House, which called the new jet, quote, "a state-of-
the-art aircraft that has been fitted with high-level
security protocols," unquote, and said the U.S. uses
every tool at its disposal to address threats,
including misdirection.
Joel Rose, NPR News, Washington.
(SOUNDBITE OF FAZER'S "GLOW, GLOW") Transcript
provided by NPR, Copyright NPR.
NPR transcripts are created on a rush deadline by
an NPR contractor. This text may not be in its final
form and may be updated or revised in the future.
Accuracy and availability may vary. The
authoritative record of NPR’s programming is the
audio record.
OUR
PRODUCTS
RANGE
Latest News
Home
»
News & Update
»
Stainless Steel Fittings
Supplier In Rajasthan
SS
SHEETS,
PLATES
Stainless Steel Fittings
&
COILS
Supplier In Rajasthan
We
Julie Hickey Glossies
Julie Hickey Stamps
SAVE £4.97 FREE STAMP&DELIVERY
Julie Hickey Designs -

---

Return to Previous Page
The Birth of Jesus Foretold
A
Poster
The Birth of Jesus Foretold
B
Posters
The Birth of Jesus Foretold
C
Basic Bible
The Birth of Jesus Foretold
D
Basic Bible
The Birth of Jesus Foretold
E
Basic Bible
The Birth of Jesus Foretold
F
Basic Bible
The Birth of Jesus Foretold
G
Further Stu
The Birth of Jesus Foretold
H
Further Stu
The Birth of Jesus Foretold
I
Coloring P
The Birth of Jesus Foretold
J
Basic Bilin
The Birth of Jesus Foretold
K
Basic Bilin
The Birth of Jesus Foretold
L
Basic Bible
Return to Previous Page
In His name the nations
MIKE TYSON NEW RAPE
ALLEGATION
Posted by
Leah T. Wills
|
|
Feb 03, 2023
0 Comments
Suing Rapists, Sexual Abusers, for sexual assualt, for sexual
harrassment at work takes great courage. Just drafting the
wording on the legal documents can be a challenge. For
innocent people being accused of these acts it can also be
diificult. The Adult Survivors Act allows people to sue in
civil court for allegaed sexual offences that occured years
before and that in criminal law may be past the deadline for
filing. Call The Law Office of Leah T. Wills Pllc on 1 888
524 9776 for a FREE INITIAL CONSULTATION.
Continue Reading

### INSTRUCTIONS FOR THE TASK:
Would you quote everything above from the line containing "harrassment at work" down to the line containing "Continue Reading"? Include both of those lines and nothing else.

### ANSWER SECTION:
harrassment at work takes great courage. Just drafting the
wording on the legal documents can be a challenge. For
innocent people being accused of these acts it can also be
diificult. The Adult Survivors Act allows people to sue in
civil court for allegaed sexual offences that occured years
before and that in criminal law may be past the deadline for
filing. Call The Law Office of Leah T. Wills Pllc on 1 888
524 9776 for a FREE INITIAL CONSULTATION.
Continue Reading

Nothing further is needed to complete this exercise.